– Giallo di Gradoli, parti civili: “Sia confermata la sentenza di primo grado”.
Stessa condanna comminata in primo grado, comprese le provvisionali da 50mila euro per le parti civili e il risarcimento da quantificare in separata sede.
Tanto hanno chiesto i legali di parte civile del processo Gradoli, che vede imputati i due amanti Paolo Esposito e Ala Ceoban, già condannati all’ergastolo dai giudici di Viterbo.
Per tutta la mattina, ieri, la Corte d’Assise d’appello di Roma ha ascoltato le arringhe degli avvocati Claudia Polacchi e Luigi Sini. Legali rappresentanti, rispettivamente, la figlia di lui e la madre di lei. Oltre quattro ore trascorse ad argomentare le ragioni, per le quali, secondo i due avvocati di parte civile, gli imputati hanno ucciso Tatiana ed Elena Ceoban, madre e figlia, scomparse da Gradoli il 30 maggio 2009.

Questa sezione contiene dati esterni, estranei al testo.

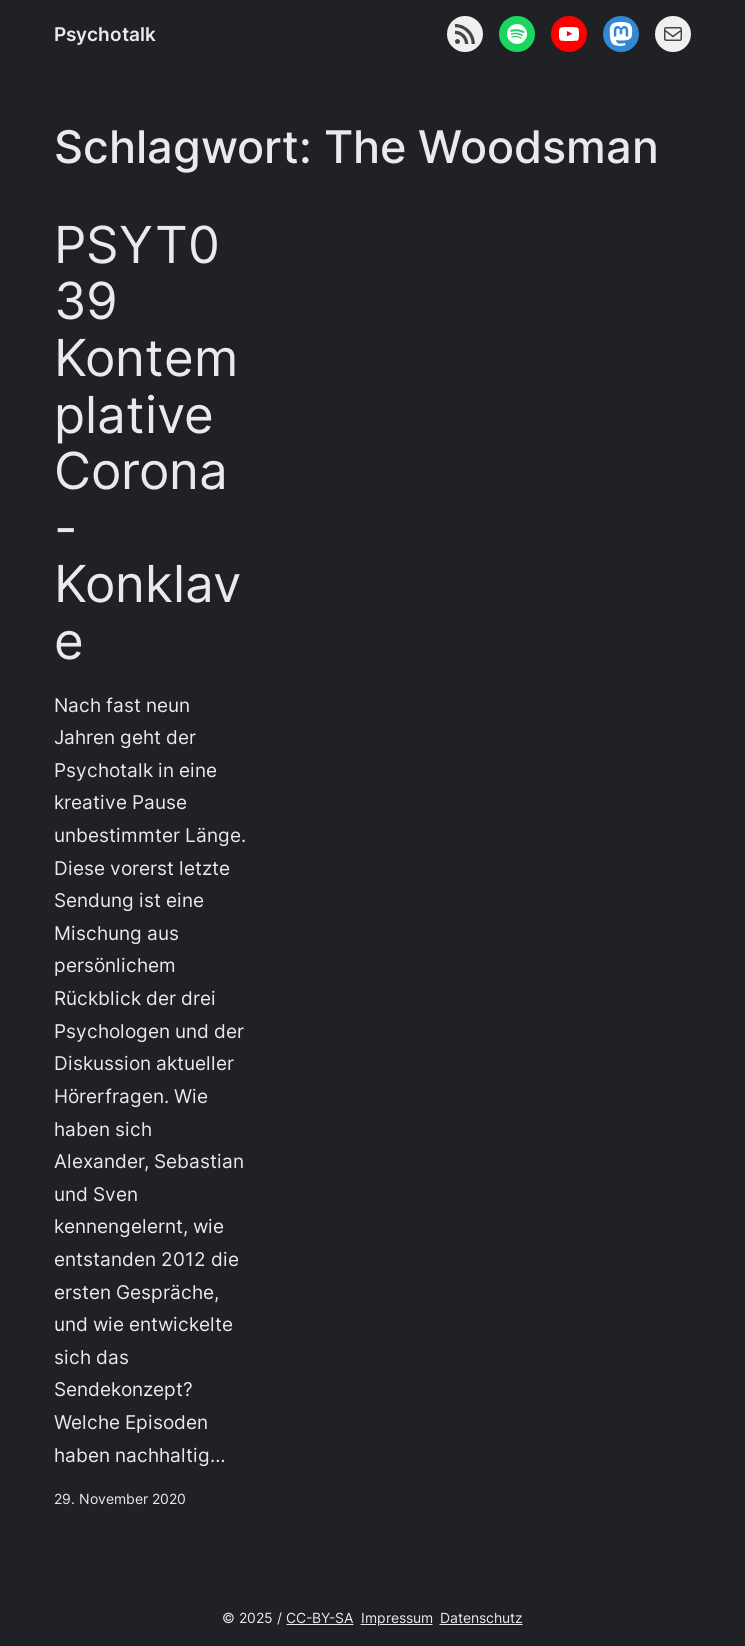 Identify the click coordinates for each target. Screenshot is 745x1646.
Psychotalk (105, 34)
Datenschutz (481, 1617)
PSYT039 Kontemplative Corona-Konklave (147, 442)
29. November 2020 (120, 1498)
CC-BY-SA (319, 1617)
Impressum (397, 1617) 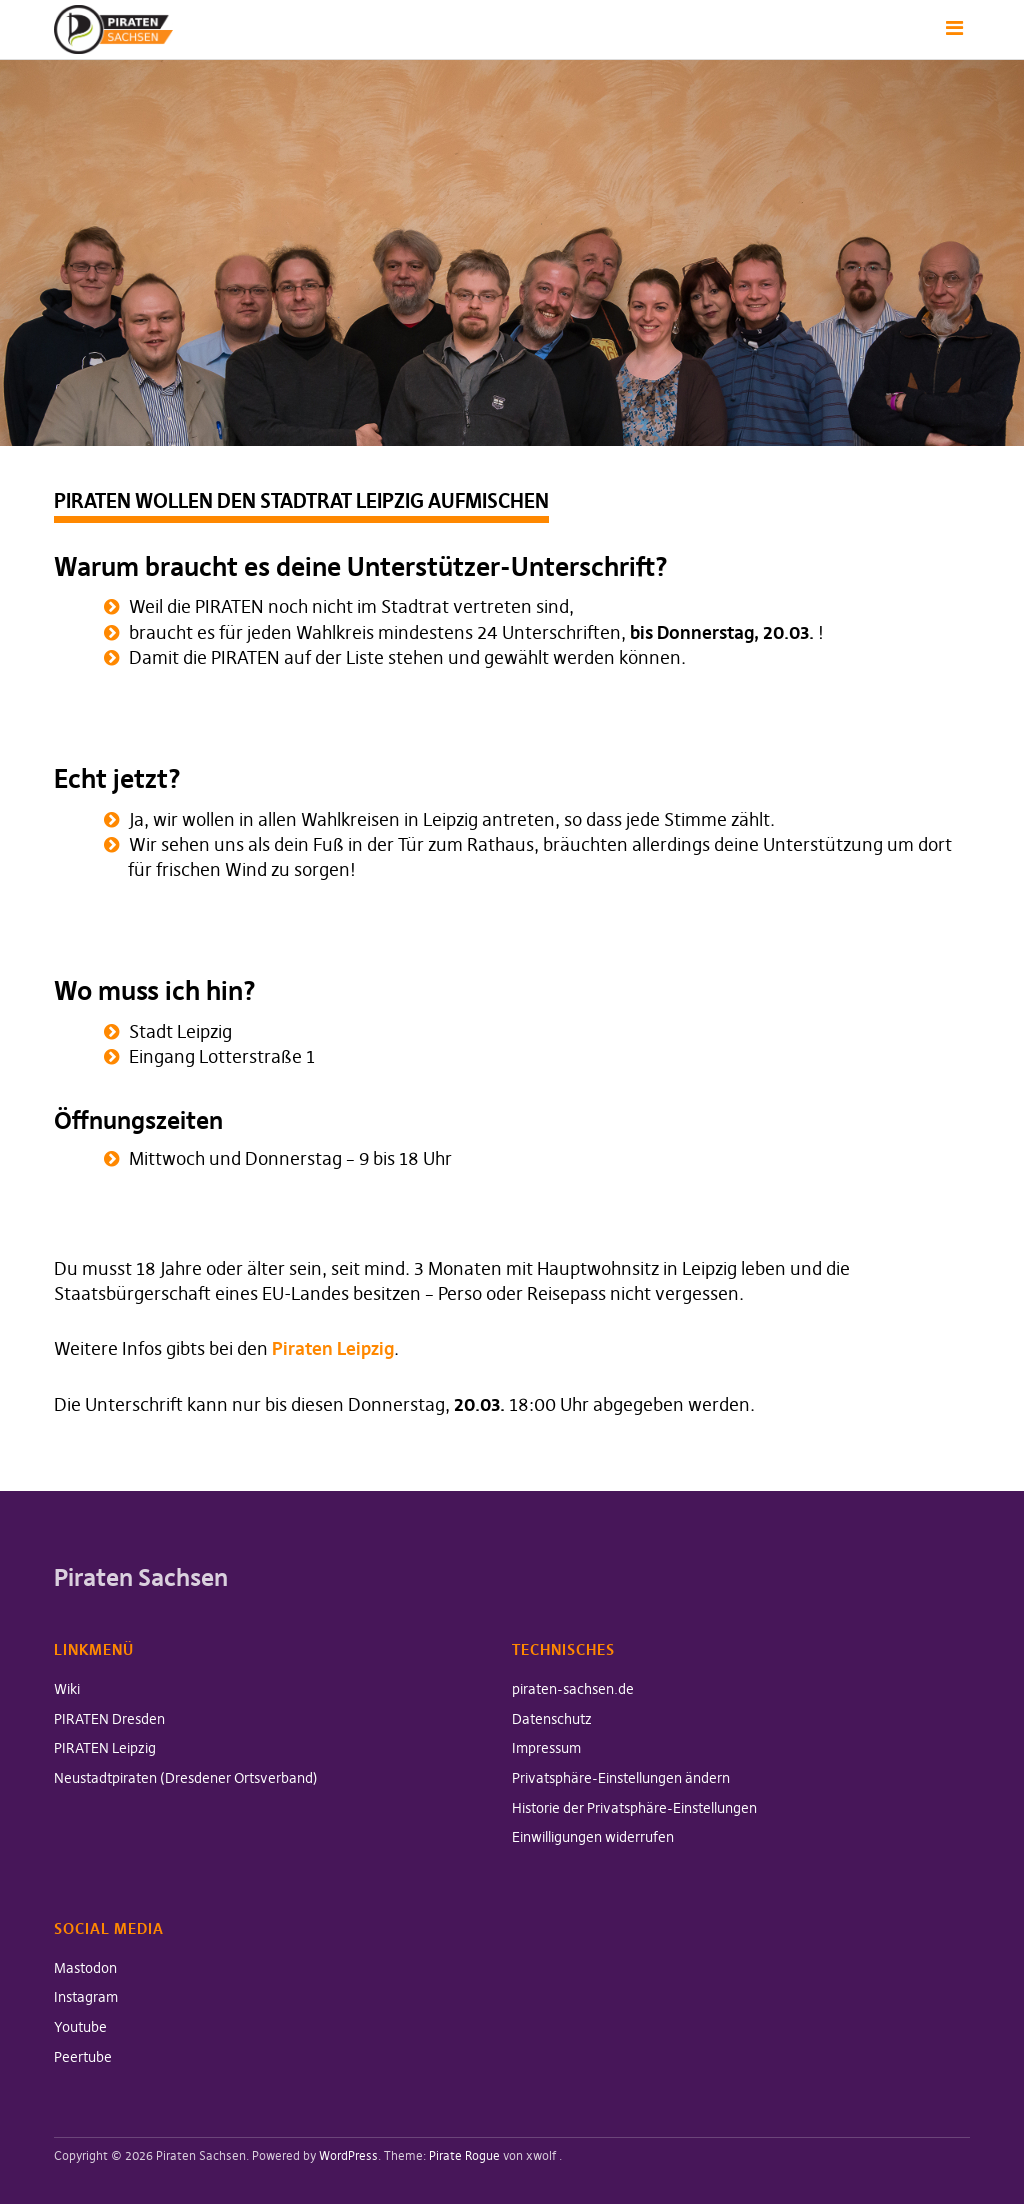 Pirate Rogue (464, 2155)
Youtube (80, 2027)
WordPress (348, 2155)
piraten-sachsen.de (573, 1689)
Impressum (546, 1748)
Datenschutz (552, 1719)
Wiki (67, 1689)
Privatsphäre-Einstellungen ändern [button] (621, 1778)
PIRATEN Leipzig (105, 1748)
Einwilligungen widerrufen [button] (593, 1837)
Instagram (86, 1997)
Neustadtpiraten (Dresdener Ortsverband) (186, 1778)
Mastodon (85, 1968)
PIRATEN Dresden (109, 1719)
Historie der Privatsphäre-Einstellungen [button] (634, 1808)
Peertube (83, 2057)
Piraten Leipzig (333, 1348)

Le due donne rappresentavano, semplicemente, il più grosso ostacolo alla felicità dei due amanti. Tatiana in particolare, che era a conoscenza della relazione tra il suo convivente e sua sorella e non avrebbe mai lasciato loro campo libero. Soprattutto, non avrebbe mai tollerato di separarsi dalla sua figlia minore, nata nel 2003 dalla relazione con Esposito. Lui e Ala, invece, secondo l’impianto accusatorio confermato dai giudici di primo grado, avrebbero desiderato proprio questo: una famiglia che comprendesse, oltre a loro due, anche la piccola. Ma non Tatiana ed Elena.
La discussione dell’avvocato Polacchi è durata poco più di un’ora. Oltre due ore e mezza quella del collega Luigi Sini. Ma la richiesta finale è stata la stessa: conferma della sentenza di primo grado, così come formulata dalla Corte d’Assise di Viterbo.
Questa mattina, dalle 9,30 in poi, la parola passerà alla difesa. Probabilmente a quella di Esposito, con gli avvocati Enrico Valentini e Mario Rosati.
Quasi certamente l’arringa dell’avvocato di Ala, Pierfrancesco Bruno, slitterà al 13 giugno, insieme a repliche e sentenza, a meno che non siano accolte le nuove richieste istruttorie della difesa Esposito. In tal caso, nel caso in cui fossero disposte nuove perizie, i tempi del processo si allungherebbero.